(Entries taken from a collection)
>>>

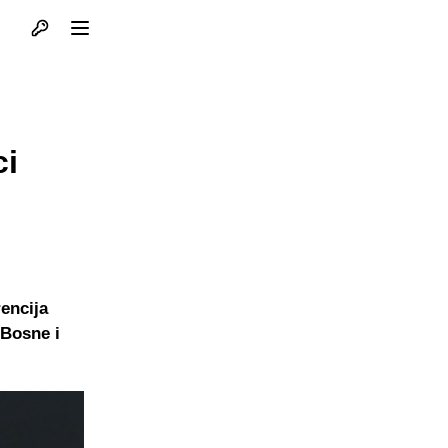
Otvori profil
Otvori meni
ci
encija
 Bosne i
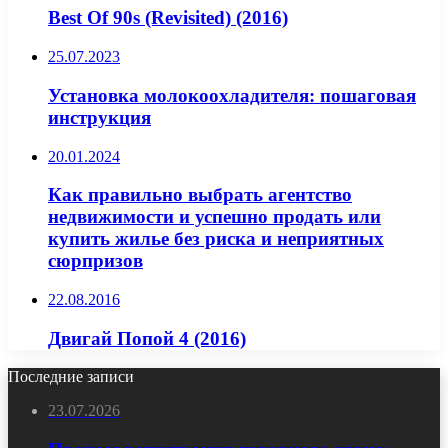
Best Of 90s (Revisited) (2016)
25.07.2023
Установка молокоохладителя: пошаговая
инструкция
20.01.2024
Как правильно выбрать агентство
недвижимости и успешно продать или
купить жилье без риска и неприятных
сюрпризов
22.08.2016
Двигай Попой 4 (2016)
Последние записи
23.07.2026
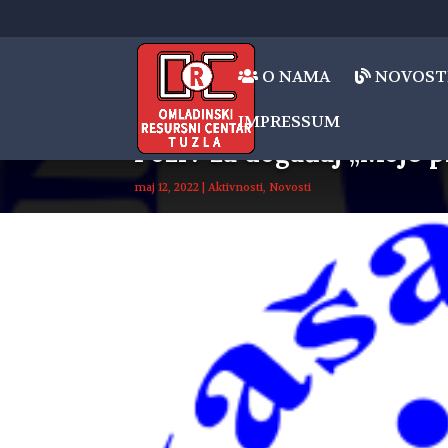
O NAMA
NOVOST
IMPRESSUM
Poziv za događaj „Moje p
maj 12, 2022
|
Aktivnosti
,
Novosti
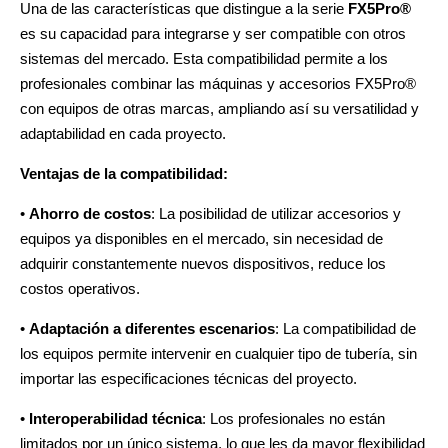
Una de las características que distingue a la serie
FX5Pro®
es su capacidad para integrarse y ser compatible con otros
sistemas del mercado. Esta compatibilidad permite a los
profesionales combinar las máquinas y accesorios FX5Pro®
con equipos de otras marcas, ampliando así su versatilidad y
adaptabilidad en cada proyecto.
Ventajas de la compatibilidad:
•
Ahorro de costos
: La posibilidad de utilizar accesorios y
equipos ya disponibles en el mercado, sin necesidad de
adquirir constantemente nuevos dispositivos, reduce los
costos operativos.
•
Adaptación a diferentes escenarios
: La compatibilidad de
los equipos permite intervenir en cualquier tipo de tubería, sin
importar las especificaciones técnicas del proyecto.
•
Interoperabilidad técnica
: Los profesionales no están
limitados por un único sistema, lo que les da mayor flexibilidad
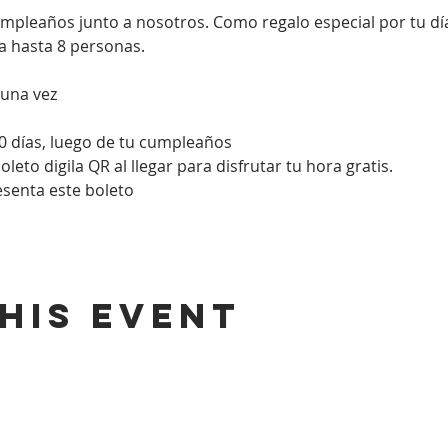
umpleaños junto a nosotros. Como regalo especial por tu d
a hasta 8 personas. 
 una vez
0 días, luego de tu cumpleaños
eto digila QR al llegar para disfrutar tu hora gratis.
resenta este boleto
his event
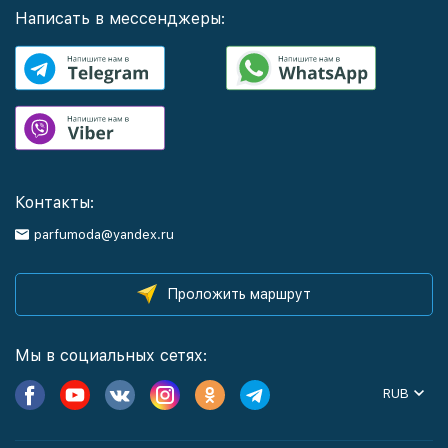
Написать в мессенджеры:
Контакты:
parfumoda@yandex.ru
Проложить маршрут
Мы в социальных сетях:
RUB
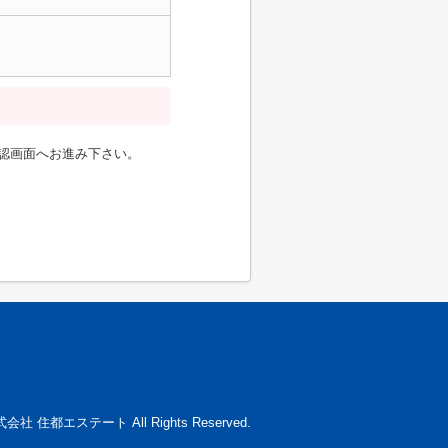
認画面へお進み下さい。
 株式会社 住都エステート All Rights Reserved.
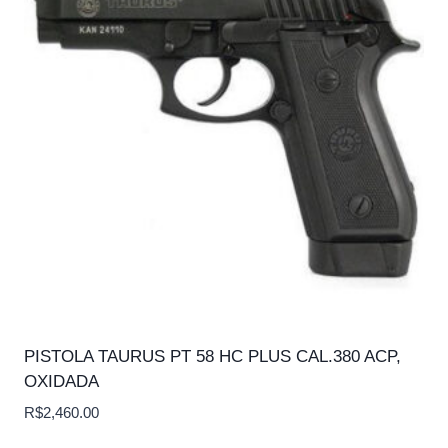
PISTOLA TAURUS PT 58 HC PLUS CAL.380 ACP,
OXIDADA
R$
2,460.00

<<<

▶ Exercise aim:
Word for word, restate the lines above from the one with "limitados por un" through the one with "認画面へお進み下さい。", keeping both ends and dropping the pictures.

▶ Completed exercise:
limitados por un único sistema, lo que les da mayor flexibilidad
umpleaños junto a nosotros. Como regalo especial por tu d
a hasta 8 personas. 
 una vez
0 días, luego de tu cumpleaños
eto digila QR al llegar para disfrutar tu hora gratis.
resenta este boleto
his event
Написать в мессенджеры:
Контакты:
parfumoda@yandex.ru
Проложить маршрут
Мы в социальных сетях:
RUB
認画面へお進み下さい。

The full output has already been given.